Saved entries
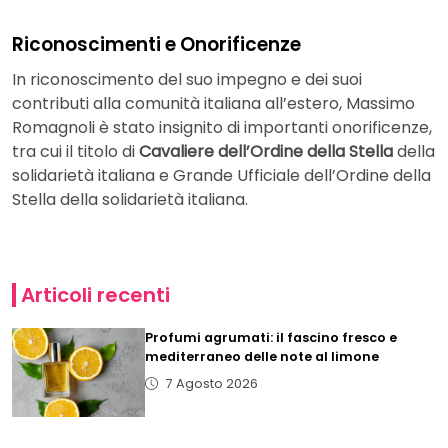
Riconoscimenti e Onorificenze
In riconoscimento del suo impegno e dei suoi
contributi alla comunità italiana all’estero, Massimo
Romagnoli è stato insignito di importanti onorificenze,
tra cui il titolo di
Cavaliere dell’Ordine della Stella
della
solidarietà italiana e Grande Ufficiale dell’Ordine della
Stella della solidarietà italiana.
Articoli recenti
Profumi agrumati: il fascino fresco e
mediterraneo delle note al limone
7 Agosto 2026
* * *
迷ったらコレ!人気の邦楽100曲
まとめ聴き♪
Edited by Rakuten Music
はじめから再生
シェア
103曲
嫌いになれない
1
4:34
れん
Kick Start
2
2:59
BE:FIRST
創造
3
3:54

* **WORK TO COMPLETE**
Check each line of the records for "della" and copy the ones that contain it.

* **REPLY**
Cavaliere dell’Ordine della Stella
della
solidarietà italiana e Grande Ufficiale dell’Ordine della
Stella della solidarietà italiana.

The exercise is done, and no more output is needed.